“Stop this Inanity”

August 7, 2014
posted by Bob Bauer

What an odd opinion from the Court of Appeals in Stop This Insanity. The Court decides that the regulatory burden imposed on a political activity satisfies constitutional requirements if there is an alternative, simpler route to roughly the same result. This is questionable enough, but the Court takes additional comfort in the fact that, in its view, the activity—corporate PAC activity—is “functionally obsolete”, a “relic”, an “artifact”. Stop This Insanity, Inc. v. FEC, No. 13-5008, 2014 WL 3824225, at *1-3 (D.C. Cir Aug. 5, 2014).  So, somehow, the constitutional standing of a legal restriction is strengthened by its pointlessness.

As my colleague Brian Svoboda has pointed out, the Court’s desire to make a virtue of disclosure requirements is also confused. The PAC vehicle that it is discouraging is the more transparent of the options open to a corporation funding independent expenditures. It offers the public a full, detailed view of who is supplying the money for the direct support of candidates, for the independent expenditures themselves. This is where the true interest in disclosure lies.  The Court here is inadvertently promoting less rather more useful disclosure. And the question of who is paying for the solicitation is generally clear: the corporation is paying for it.

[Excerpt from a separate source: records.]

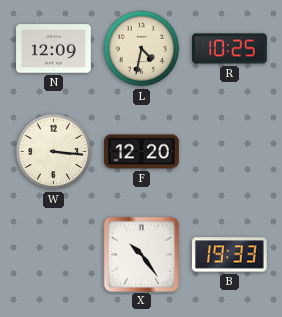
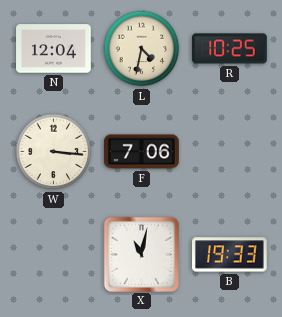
N: 12:09 -> 12:04
F: 12:20 -> 7:06
X: 10:24 -> 11:02
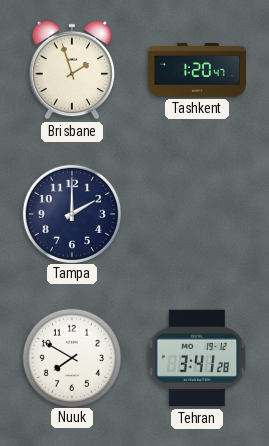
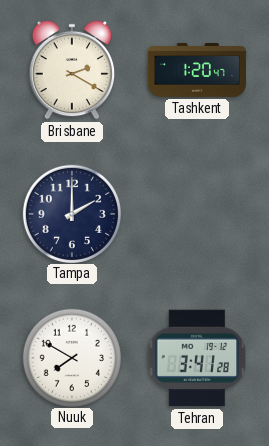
Brisbane: 1:57 -> 2:20
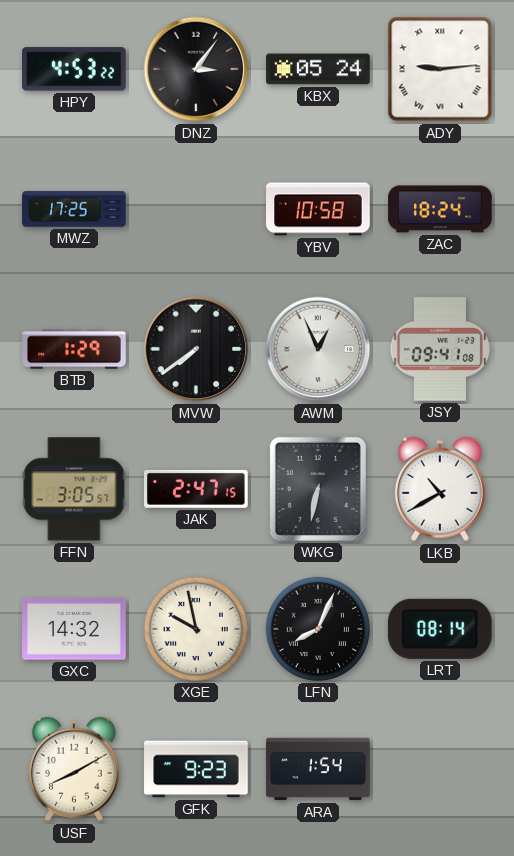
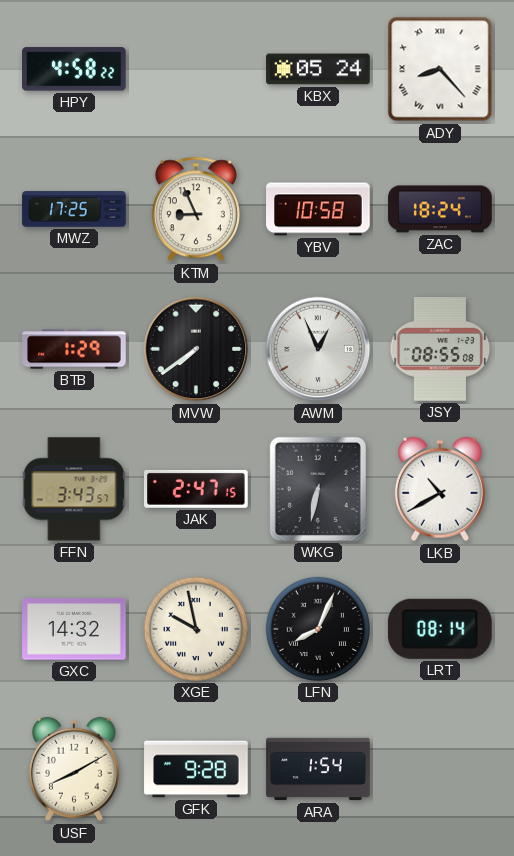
HPY: 4:53 -> 4:58
DNZ: 3:06 -> none
ADY: 9:14 -> 8:23
KTM: none -> 8:56
JSY: 09:41 -> 08:55
FFN: 3:05 -> 3:43
GFK: 9:23 -> 9:28
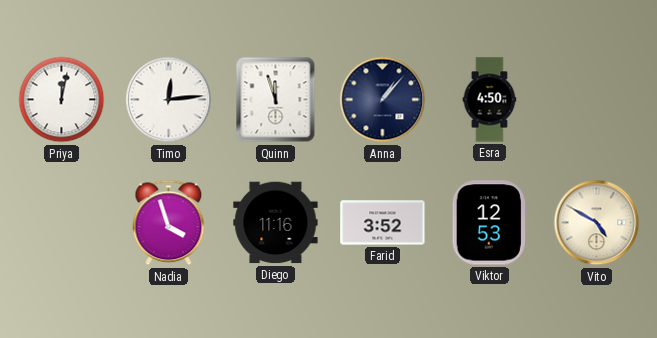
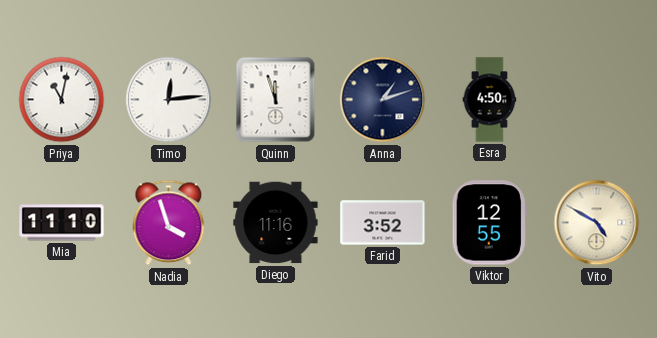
Priya: 12:02 -> 11:02
Anna: 1:07 -> 1:12
Mia: none -> 11:10
Viktor: 12:53 -> 12:55
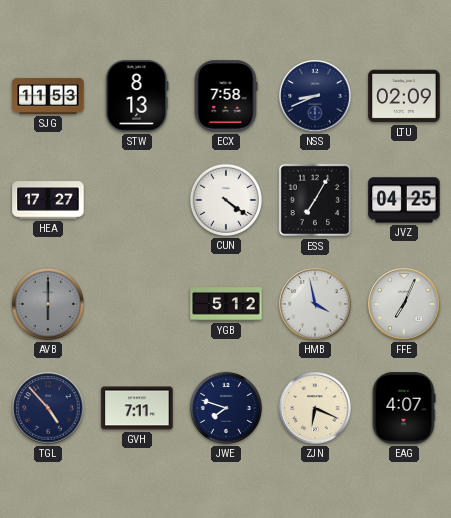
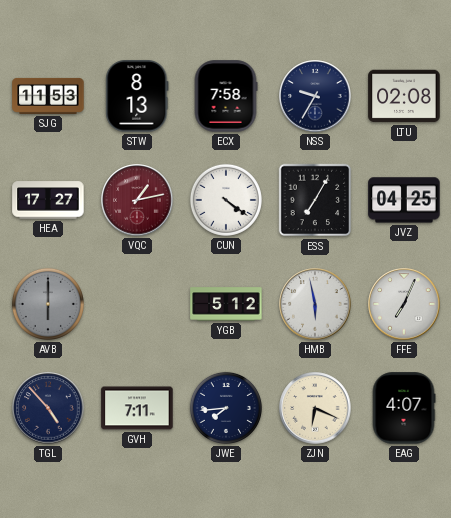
NSS: 8:41 -> 9:35
LTU: 02:09 -> 02:08
VQC: none -> 1:13
HMB: 3:58 -> 5:58
JWE: 7:48 -> 7:44
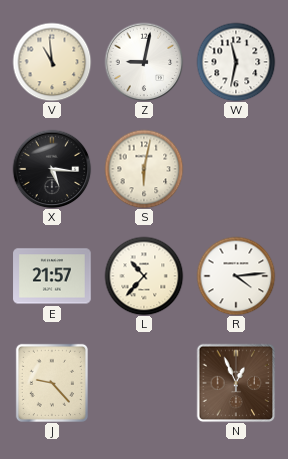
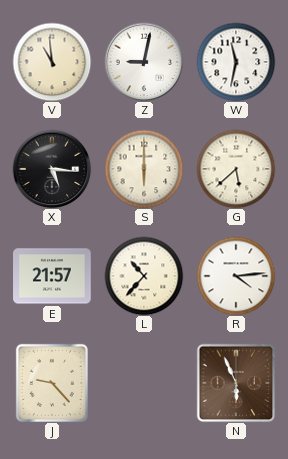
S: 6:02 -> 6:00
G: none -> 5:38
N: 12:56 -> 5:56
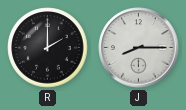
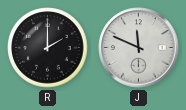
J: 8:15 -> 11:49
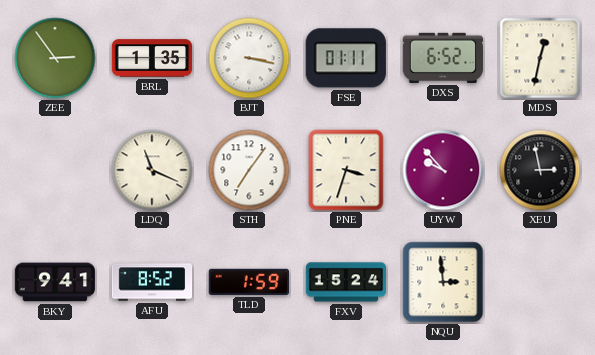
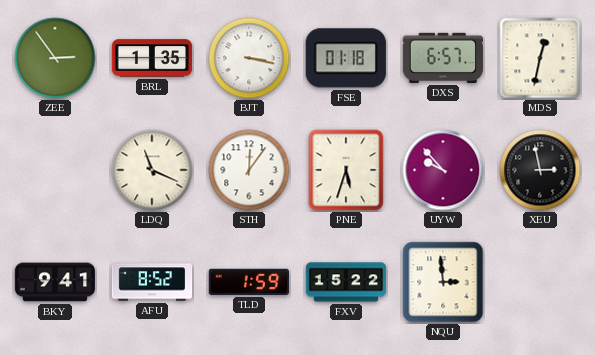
FSE: 01:11 -> 01:18
DXS: 6:52 -> 6:57
STH: 7:06 -> 12:06
PNE: 3:33 -> 5:33
FXV: 15:24 -> 15:22
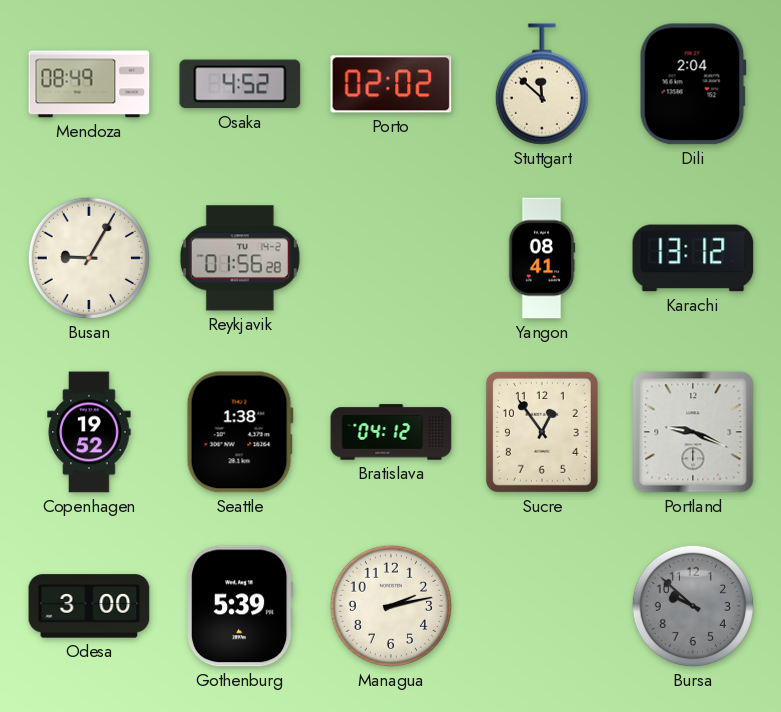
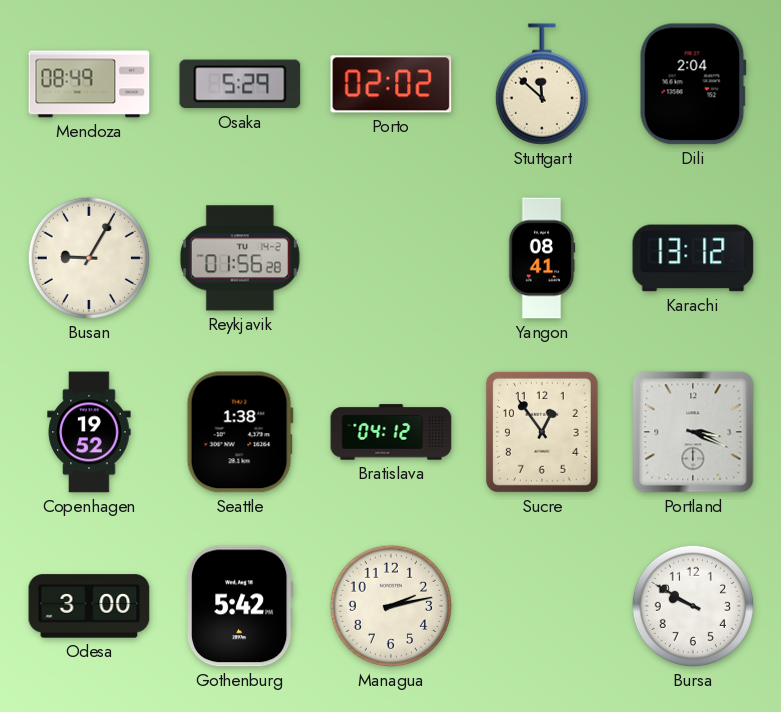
Osaka: 4:52 -> 5:29
Portland: 9:19 -> 3:19
Gothenburg: 5:39 -> 5:42
Bursa: 9:52 -> 9:50
Bursa dial: grey -> white
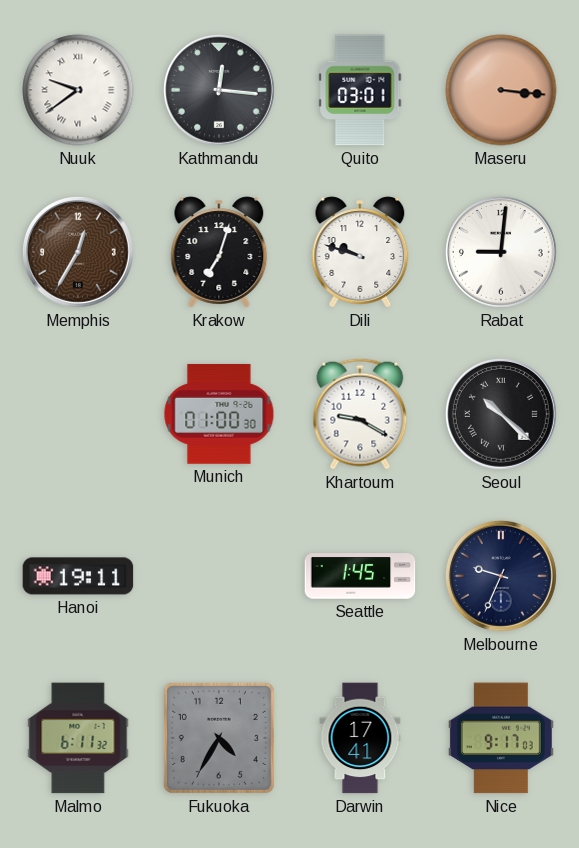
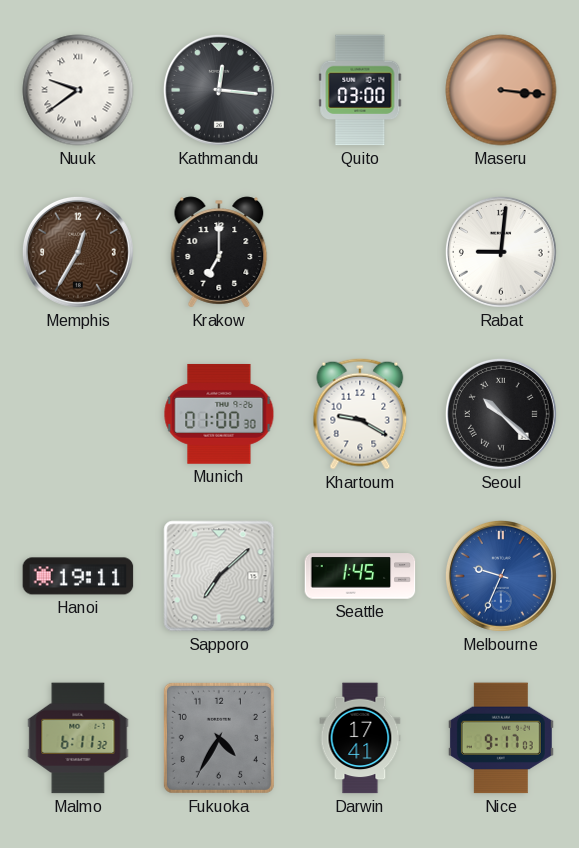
Quito: 03:01 -> 03:00
Krakow: 7:03 -> 7:00
Dili: 9:48 -> none
Sapporo: none -> 7:08
Melbourne dial: navy -> blue
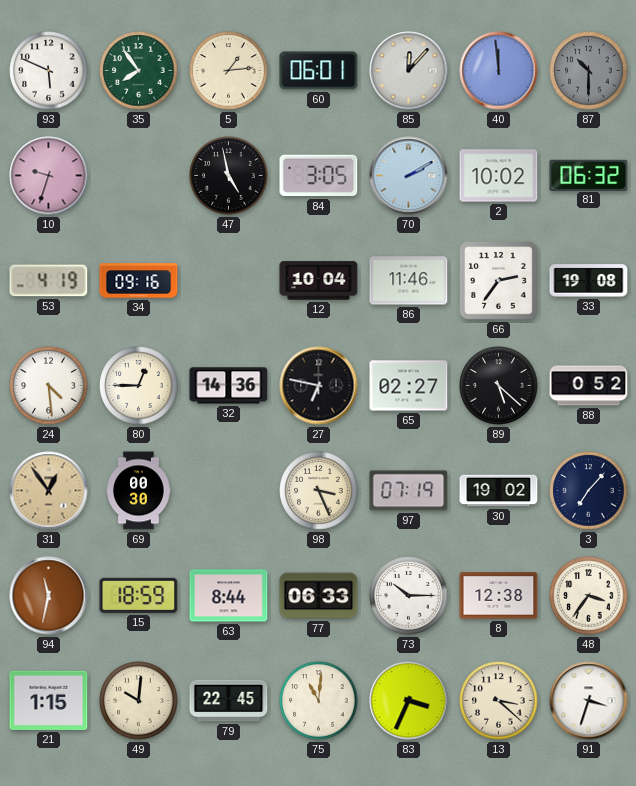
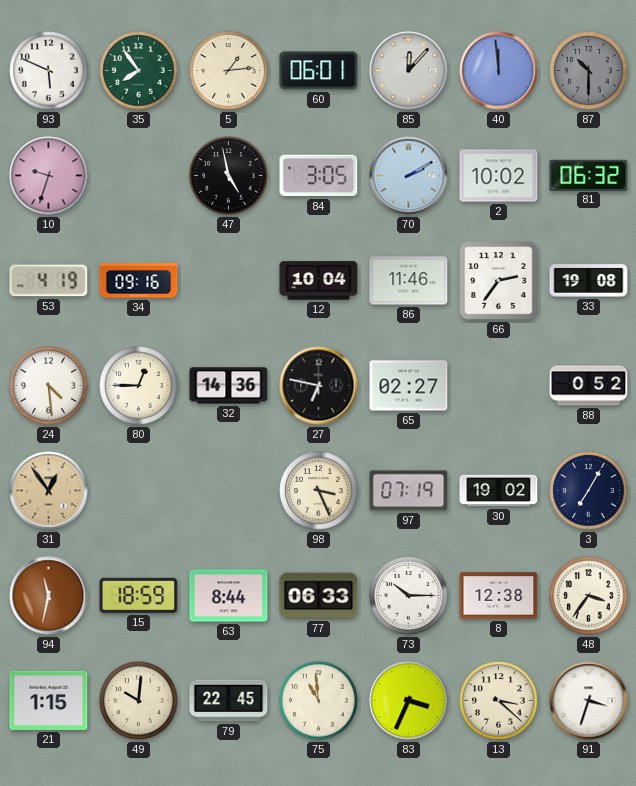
89: 5:22 -> none
69: 00:30 -> none
3: 7:07 -> 7:05
75: 11:01 -> 10:59
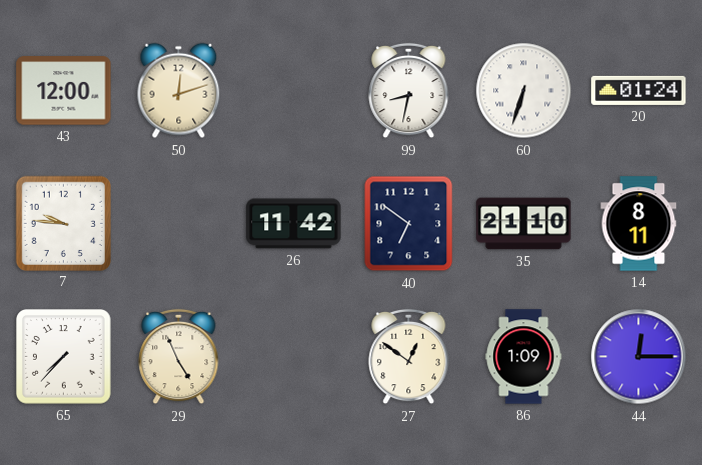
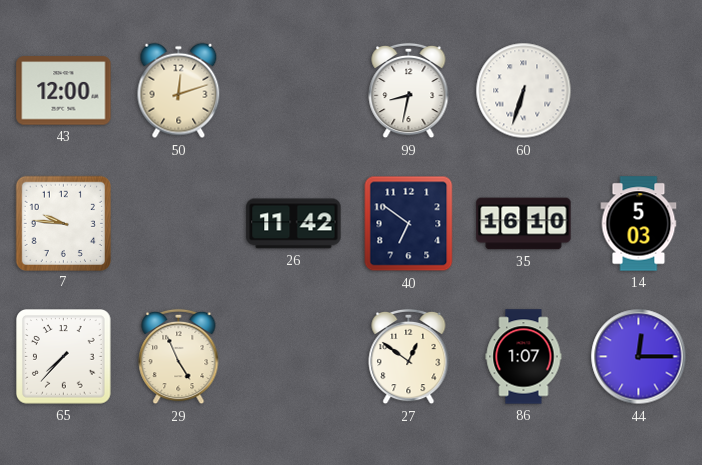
20: 01:24 -> none
35: 21:10 -> 16:10
14: 8:11 -> 5:03
86: 1:09 -> 1:07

Then there is the Court’s assumption, shared by the FEC, that to the pursue a constitutional course of action, one has to have a compelling reason. A litigant in the position of STII can offer the simplest of reasons: the law. By virtue of legal developments, including but not limited to Citizens United, a corporation should be able to establish a PAC with a “non-contributions” account from which independent expenditures could be made. Unlimited contributions could solicited into that account from any willing, lawful donor, inside or outside the company, and the corporation should be able to finance the solicitation of funds for these PAC expenditures.   All of this is a consequence of the law. But then the Court is suspicious: why do it that way, the “hard way,” why be “obstinate,” when the corporation could just make the expenditures itself?  Id. at 13.

In one of the drafts developed by  the FEC Office of General Counsel for an Advisory Opinion the Commission never issued, the agency counsel similarly questioned the organization’s failure to explain why it wanted to do things this way:

Requestor does not explain why it wished to use an SSF as the vehicle for making independent expenditures as opposed to using the connected entity itself for this purpose, saying only that its reason is “immaterial.”

Memorandum to the Commission from the General Counsel (Draft “B”), Agenda Document 12-13-A (Draft “B”),February 17, 2012, at 9 n.7.

What explanation is needed? Either the proposed course of action is legal or it is not; either it is constitutionally permitted or it is within the authority of Congress to proscribe.  What does the motivation of the organization have to do with it?  And, again, as Brian points out, it is not difficult to imagine the motivation: STII may wish to avoid political committee status and keep its tax-exempt activities separate from its political program.

The opinion of this case, while not an enduring model of judicial craftsmanship, does serve to clearly bring out problems with the existing regulatory regime as it collides with developments in the courts.

First, the laws and rules on the books are in desperate need of renovation in light of major developments in law and political practice. Congress could do it, or the FEC could do a fair share of it, or a combination of both. But eventually, it has to be done.

Second, the courts are struggling to make sense of the Watergate-era law now in transition.  As a number of judges—and Justices—have commented, the law as it has developed over decades is exceedingly complex. Now we have what the court in this case confronted, which is the effect on an aging, tangled regulatory scheme of major changes in jurisprudence and in political practice. This meandering and baffling opinion is another demonstration of how poorly the courts have been dealing with these circumstances. But then it is not really the courts’ work to do.